● **Task requirements**
Make a verbatim copy of the records; pictures stay out.

● **Supplied information**
========================================================================
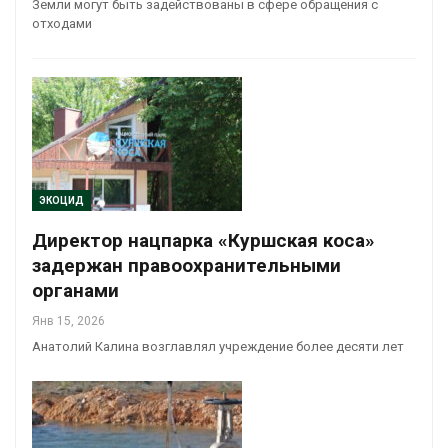
Земли могут быть задействованы в сфере обращения с
отходами
ЭКОЦИД
Директор нацпарка «Куршская коса»
задержан правоохранительными
органами
Янв 15, 2026
Анатолий Калина возглавлял учреждение более десяти лет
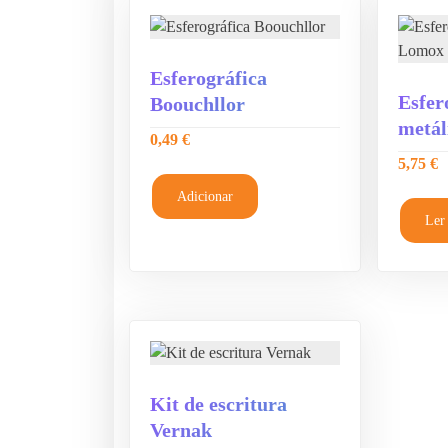
Esferográfica
Esfer
Boouchllor
metál
0,49
€
5,75
€
Adicionar
Ler
Kit de escritura
Vernak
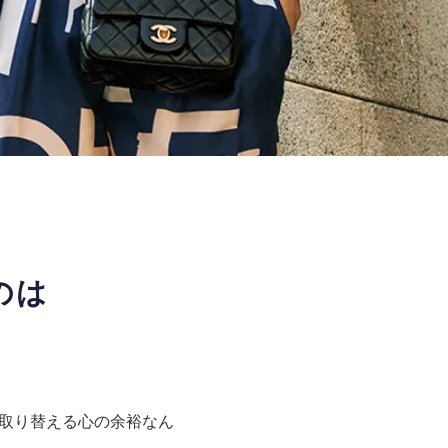
のは
毎日取り替える心の余裕なん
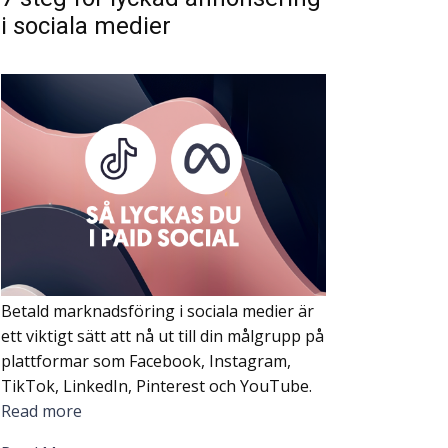
i sociala medier
Betald marknadsföring i sociala medier är
ett viktigt sätt att nå ut till din målgrupp på
plattformar som Facebook, Instagram,
TikTok, LinkedIn, Pinterest och YouTube.
Read more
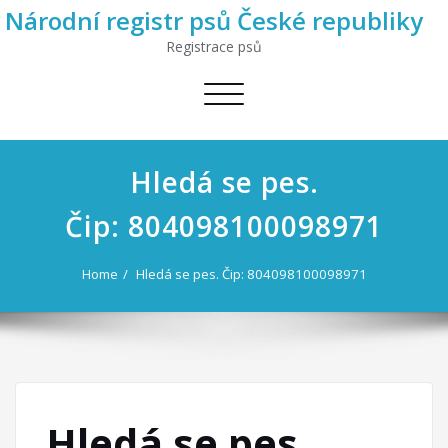
Národní registr psů České republiky
Registrace psů
Toggle
navigation
Hledá se pes.
Čip: 804098100098971
Home
Hledá se pes. Čip: 804098100098971
Hledá se pes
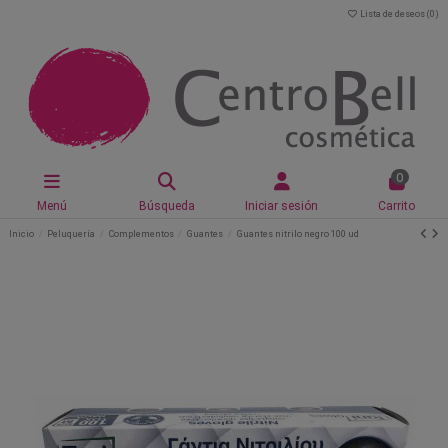
Lista de deseos (
0
)
0
Menú
Búsqueda
Iniciar sesión
Carrito
Inicio
Peluquería
Complementos
Guantes
Guantes nitrilo negro 100 ud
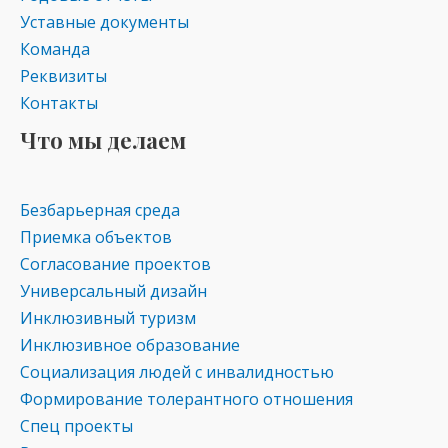
Уставные документы
Команда
Реквизиты
Контакты
Что мы делаем
Безбарьерная среда
Приемка объектов
Согласование проектов
Универсальный дизайн
Инклюзивный туризм
Инклюзивное образование
Социализация людей с инвалидностью
Формирование толерантного отношения
Спец проекты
========================================================================
● **Output of the task**
Земли могут быть задействованы в сфере обращения с
отходами
ЭКОЦИД
Директор нацпарка «Куршская коса»
задержан правоохранительными
органами
Янв 15, 2026
Анатолий Калина возглавлял учреждение более десяти лет
Esferográfica
Esfer
Boouchllor
metál
0,49
€
5,75
€
Adicionar
Ler
Kit de escritura
Vernak
のは
毎日取り替える心の余裕なん
i sociala medier
Betald marknadsföring i sociala medier är
ett viktigt sätt att nå ut till din målgrupp på
plattformar som Facebook, Instagram,
TikTok, LinkedIn, Pinterest och YouTube.
Read more
Národní registr psů České republiky
Registrace psů
Toggle
navigation
Hledá se pes.
Čip: 804098100098971
Home
Hledá se pes. Čip: 804098100098971
Hledá se pes
Lista de deseos (
0
)
0
Menú
Búsqueda
Iniciar sesión
Carrito
Inicio
Peluquería
Complementos
Guantes
Guantes nitrilo negro 100 ud
Уставные документы
Команда
Реквизиты
Контакты
Что мы делаем
Безбарьерная среда
Приемка объектов
Согласование проектов
Универсальный дизайн
Инклюзивный туризм
Инклюзивное образование
Социализация людей с инвалидностью
Формирование толерантного отношения
Спец проекты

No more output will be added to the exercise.